Thursday, October 14, 2010

Village surveys

I have finally begun to do some field work.  After thorough testing and tweaking of my survey, Survey_v5.doc was launched in a Punjabi village about 30 km from Ludhiana.  On the drive out of the city, my Planning eye caught notice of Ludhiana's sprawl taking over the countryside: former villages Blobbed by Ludhiana, billboards showcasing happy multi-culti couples rendered so only because of the happy new community they will inhabit, as far away from the teeming urban core as possible.  I read recently in the papers that Ludhiana is expected to experience unprecedented growth in the next twenty years.  A friend tells me he read that it is the 80th fastest growing city in the world. I can't decide if that sounds huge or insignificant.

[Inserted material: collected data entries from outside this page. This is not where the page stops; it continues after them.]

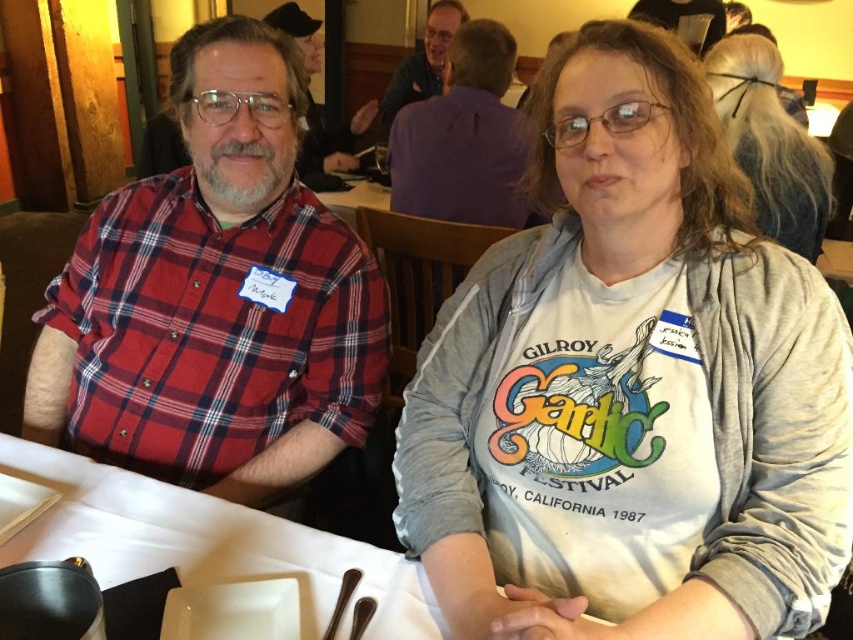 You are sitting at the table between the two people. Which of the two points, point (300, 188) or point (306, 90), is closer to you?

Point (300, 188) is in front of point (306, 90), so it is closer to you.

You are a photographer setting up for a group photo. You need to position the plaid fabric shirt at left and the gray fleece jacket at upper center so that they are aligned properly in the frame. According to their current positions, which object is positioned more to the right?

The plaid fabric shirt at left is positioned more to the right than the gray fleece jacket at upper center.

You are organizing a coat rack for guests at an event. You see the gray cotton hoodie at center and the gray fleece jacket at upper center on the table. Which item should you place on the lower hook to ensure proper hanging?

The gray cotton hoodie at center should be placed on the lower hook because it was originally located below the gray fleece jacket at upper center, indicating it belongs lower down. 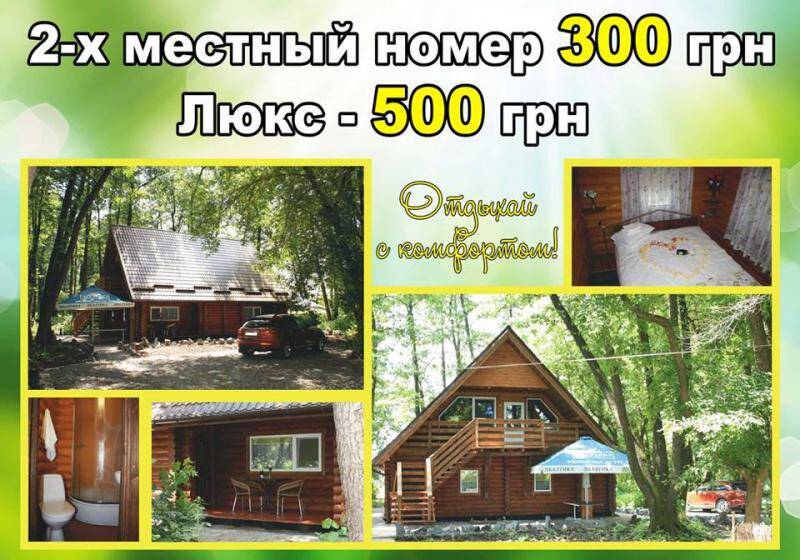 The width and height of the screenshot is (800, 560). I want to click on window, so click(458, 410).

I'm reminded of an experience I had early on here when I was still staying in the university guest house. If I was home at the appropriate time (which seemed to change every week), a man would come by and offer to clean my room.  He would start in the bathroom and make his way to the bedroom, crouching in a position that if I were to take twenty years of yoga I would still never achieve.  While cleaning, he would make his way delicately around my suitcases and bathroom products.  And as I watched this man, very thin, skin dark and wrinkled, hair a little longer than the average man and beginning to grey at the temples, I became keenly aware of our differences and our different experiences.  Who knows what this man has in his bathroom, but my guess is that he does not have Diva Curl hair gel, Jason's Tea Tree shampoo, Panteen for Curly Hair conditioner, face wash, Dr. Bronner's, Alba Organic Mango Shave Cream, Oil of Olay face lotion with SPF 15, Kiss My Face Organic Aloe and Olive Oil body lotion, Alba body lotion with SPF 15, SFP 15 and 30 sunscreen, Ultrathon 3M Insect Repellant with 34.4% deet, Tom's of Maine Spearmint toothpaste, Waleda Almond facial lotion from Germany and Badger All Natural Lip Balm with SPF 15.  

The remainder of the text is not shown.